Note: Splunk does not offer support for Docker or any orchestration platforms like Kubernetes, Docker Swarm, Apache Mesos, etc. Support covers only the published Splunk Docker images. At this time, we strongly recommend that only very experienced and advanced customers use Docker to run Splunk clusters.
While Splunk does not support orchestrators or the YAML templates required to deploy and manage clusters and other advanced configurations, we provide several examples of these different configurations in the “test_scenarios” folder. These are for prototyping purposes only.
One of the most common configurations of Splunk Enterprise is the C3 configuration (see Splunk Validated Architectures for more info). This architecture contains a search head cluster, an index cluster, with a deployer and cluster master.
You can create a simple cluster with Docker Swarm using the following command:
$> SPLUNK_COMPOSE=cluster_absolute_unit.yaml make sample-compose-up
The provisioning process will run for a few minutes after this command completes, while the Ansible plays run. This configuration is resource-intensive, so running this on your laptop may cause it to overheat and slow down.

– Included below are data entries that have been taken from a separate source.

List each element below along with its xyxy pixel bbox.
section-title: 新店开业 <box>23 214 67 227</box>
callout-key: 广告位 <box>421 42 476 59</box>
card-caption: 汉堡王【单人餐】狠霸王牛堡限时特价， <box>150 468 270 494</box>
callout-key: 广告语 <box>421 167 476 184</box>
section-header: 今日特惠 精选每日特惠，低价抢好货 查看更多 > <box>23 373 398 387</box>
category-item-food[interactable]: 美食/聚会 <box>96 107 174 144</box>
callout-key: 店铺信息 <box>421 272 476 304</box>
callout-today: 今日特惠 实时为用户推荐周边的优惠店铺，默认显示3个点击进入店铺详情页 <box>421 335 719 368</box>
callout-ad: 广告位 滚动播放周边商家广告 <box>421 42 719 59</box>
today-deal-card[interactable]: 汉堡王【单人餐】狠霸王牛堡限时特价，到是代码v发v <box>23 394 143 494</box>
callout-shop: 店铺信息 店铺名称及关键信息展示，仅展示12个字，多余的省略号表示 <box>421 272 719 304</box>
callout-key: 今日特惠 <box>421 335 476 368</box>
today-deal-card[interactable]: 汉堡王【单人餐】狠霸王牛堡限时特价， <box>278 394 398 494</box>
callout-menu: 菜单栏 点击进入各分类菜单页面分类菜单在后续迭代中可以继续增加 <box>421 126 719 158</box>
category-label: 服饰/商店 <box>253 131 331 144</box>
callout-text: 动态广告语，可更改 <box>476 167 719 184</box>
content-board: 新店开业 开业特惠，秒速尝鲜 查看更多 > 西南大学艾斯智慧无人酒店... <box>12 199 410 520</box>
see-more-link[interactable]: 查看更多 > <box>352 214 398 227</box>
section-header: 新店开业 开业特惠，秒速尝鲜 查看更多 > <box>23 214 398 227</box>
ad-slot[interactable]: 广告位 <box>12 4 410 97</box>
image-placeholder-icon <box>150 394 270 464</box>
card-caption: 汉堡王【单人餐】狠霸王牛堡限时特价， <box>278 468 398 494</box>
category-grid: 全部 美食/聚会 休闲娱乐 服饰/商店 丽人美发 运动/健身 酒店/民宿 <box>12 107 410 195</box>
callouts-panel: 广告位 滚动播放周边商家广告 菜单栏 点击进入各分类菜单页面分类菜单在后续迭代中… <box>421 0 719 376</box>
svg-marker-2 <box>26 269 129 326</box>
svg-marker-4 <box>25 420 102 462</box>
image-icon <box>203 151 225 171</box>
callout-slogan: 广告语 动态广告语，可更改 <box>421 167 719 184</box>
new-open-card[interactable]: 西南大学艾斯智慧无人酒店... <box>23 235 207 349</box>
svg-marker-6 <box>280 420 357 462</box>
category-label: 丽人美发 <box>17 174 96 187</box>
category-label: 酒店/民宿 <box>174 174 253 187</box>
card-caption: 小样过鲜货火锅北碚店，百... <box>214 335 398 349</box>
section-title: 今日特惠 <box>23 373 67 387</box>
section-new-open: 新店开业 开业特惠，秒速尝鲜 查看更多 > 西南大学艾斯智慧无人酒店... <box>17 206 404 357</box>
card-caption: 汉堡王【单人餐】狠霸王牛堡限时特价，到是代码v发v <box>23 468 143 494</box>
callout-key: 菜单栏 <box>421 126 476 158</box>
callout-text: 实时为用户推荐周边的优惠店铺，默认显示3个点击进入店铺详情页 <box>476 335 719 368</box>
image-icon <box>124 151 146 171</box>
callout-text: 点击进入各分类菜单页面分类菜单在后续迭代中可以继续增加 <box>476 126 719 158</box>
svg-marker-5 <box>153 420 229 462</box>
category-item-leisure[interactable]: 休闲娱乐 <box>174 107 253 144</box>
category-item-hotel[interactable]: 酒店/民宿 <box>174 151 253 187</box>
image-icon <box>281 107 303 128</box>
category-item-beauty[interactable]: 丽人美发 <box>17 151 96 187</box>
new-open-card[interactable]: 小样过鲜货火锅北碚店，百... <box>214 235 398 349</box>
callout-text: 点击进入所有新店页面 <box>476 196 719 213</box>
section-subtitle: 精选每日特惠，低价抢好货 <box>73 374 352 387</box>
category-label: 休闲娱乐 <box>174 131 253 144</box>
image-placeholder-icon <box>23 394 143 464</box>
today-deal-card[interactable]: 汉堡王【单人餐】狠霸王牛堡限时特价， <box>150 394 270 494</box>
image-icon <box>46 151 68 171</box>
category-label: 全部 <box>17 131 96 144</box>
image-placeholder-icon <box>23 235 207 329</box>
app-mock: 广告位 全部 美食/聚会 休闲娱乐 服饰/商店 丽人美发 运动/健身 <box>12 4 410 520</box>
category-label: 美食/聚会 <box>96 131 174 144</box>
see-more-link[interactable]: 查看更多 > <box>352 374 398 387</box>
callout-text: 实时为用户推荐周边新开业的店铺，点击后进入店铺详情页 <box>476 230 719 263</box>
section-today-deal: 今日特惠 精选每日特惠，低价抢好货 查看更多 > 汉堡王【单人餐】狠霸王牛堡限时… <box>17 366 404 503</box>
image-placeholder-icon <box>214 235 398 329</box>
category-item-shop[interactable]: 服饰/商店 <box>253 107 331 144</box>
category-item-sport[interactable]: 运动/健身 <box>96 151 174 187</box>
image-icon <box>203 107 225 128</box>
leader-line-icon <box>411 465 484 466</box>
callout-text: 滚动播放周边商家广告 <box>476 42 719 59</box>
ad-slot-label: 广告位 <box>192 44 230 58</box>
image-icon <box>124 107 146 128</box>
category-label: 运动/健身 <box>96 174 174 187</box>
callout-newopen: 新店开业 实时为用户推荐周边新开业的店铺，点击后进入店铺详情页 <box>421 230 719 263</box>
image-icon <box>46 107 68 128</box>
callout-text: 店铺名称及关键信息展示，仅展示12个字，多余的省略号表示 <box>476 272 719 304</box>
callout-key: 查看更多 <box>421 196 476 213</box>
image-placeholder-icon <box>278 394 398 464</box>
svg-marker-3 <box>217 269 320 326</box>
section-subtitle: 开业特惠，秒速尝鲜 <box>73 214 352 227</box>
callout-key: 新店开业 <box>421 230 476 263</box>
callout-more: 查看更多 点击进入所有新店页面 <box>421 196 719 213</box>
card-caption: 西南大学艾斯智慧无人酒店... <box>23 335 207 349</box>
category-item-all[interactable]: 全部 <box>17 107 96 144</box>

To view port mappings run:
$> docker ps
After several minutes, you should be able to log into one of the search heads sh#
using the default username admin
and the password you input at installation, or set through the Splunk UI.
Once finished, you can remove the cluster by running:
$> SPLUNK_COMPOSE=cluster_absolute_unit.yaml make sample-compose-down
The cluster_absolute_unit.yaml
file located in the test_scenarios folder is a
Docker Compose file that can be used to mimic this type of deployment.
version: "3.6"
networks:
splunknet:
driver: bridge
attachable: true
version 3.6
is a reference to the Docker Compose version, while networks
is a reference to the type of adapter that will be created for the Splunk deployment to communicate across. For more information on the different types of network drivers, consult your Docker installation manual.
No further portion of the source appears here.